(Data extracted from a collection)
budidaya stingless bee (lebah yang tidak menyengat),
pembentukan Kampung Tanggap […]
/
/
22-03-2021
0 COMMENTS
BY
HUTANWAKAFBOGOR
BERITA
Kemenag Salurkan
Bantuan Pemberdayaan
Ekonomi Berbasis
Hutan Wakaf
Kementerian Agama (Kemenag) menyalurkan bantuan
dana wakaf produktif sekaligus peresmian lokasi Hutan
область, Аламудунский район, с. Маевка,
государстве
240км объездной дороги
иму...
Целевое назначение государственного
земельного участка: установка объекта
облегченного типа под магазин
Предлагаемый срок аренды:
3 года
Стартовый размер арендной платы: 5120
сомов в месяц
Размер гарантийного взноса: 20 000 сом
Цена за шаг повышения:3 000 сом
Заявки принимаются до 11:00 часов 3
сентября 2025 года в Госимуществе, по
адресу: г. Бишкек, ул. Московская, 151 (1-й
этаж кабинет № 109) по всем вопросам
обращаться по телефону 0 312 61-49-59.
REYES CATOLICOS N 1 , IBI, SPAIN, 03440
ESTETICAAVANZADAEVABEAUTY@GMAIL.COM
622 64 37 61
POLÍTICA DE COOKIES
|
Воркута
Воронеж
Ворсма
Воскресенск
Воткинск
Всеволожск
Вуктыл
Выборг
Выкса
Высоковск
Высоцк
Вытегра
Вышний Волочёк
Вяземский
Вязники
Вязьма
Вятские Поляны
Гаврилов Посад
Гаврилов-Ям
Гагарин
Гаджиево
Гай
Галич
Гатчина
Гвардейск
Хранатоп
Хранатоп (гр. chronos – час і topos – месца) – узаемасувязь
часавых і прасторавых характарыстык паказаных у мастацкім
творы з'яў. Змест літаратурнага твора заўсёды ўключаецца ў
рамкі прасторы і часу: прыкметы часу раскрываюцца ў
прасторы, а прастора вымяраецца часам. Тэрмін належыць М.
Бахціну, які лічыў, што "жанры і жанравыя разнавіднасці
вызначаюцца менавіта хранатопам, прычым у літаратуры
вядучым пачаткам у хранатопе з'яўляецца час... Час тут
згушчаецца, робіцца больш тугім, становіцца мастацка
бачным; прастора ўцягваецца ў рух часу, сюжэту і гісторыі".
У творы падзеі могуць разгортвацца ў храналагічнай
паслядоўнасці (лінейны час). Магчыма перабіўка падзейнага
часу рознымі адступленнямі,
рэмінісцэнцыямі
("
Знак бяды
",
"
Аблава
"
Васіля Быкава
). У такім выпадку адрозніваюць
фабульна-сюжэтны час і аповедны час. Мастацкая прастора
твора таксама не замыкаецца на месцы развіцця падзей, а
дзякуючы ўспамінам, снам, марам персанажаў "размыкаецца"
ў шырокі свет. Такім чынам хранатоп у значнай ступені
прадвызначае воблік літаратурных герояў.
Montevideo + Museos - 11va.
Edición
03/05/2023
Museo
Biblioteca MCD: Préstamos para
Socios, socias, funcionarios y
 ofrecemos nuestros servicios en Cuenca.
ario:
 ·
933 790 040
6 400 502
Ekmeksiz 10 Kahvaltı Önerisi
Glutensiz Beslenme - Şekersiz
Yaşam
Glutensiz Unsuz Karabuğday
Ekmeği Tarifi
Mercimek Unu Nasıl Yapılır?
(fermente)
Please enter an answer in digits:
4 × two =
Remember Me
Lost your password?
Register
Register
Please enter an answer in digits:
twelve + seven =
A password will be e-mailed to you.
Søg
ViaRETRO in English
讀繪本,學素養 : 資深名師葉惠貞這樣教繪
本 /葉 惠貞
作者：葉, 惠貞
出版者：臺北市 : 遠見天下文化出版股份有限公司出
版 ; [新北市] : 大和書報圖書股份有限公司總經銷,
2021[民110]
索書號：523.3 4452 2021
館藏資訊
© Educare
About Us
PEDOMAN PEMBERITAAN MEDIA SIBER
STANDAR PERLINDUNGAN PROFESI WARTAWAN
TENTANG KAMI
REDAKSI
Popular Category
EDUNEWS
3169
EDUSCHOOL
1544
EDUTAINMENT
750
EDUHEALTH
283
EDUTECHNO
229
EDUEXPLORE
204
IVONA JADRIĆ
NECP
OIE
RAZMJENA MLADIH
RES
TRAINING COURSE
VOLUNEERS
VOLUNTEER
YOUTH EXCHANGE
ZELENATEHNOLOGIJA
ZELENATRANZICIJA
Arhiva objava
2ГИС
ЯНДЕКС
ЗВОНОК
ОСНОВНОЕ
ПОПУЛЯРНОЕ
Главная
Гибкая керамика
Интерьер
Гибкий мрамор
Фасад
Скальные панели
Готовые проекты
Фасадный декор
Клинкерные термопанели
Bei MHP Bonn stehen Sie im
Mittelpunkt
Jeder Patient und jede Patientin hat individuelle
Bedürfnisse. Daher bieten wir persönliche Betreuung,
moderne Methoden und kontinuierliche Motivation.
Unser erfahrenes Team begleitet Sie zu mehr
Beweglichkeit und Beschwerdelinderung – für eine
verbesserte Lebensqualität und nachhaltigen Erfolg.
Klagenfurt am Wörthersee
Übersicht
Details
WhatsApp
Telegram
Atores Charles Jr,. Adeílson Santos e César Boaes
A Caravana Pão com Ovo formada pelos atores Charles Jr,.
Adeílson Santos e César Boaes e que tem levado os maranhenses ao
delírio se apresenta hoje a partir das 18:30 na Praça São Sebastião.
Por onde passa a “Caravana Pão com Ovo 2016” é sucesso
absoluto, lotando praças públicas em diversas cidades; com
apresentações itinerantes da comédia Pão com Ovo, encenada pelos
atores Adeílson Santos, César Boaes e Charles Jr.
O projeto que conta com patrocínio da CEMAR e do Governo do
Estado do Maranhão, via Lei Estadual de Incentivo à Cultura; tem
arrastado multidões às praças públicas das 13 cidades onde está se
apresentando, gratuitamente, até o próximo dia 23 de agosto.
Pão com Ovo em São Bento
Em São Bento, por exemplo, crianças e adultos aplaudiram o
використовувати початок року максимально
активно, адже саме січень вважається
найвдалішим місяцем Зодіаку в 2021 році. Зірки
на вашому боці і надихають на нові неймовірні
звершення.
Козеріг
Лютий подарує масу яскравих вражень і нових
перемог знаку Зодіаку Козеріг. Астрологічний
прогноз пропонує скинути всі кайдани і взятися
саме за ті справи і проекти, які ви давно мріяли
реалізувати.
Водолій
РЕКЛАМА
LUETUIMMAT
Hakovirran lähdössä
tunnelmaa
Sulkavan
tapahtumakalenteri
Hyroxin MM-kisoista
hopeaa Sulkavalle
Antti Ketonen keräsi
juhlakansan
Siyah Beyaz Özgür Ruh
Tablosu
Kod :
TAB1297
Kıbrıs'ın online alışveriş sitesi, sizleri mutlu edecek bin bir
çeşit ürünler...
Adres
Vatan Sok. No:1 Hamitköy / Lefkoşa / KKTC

**What needs to be done**.
Check every line above for the word "cidades" and copy those that have it.

**Response box**.
absoluto, lotando praças públicas em diversas cidades; com
arrastado multidões às praças públicas das 13 cidades onde está se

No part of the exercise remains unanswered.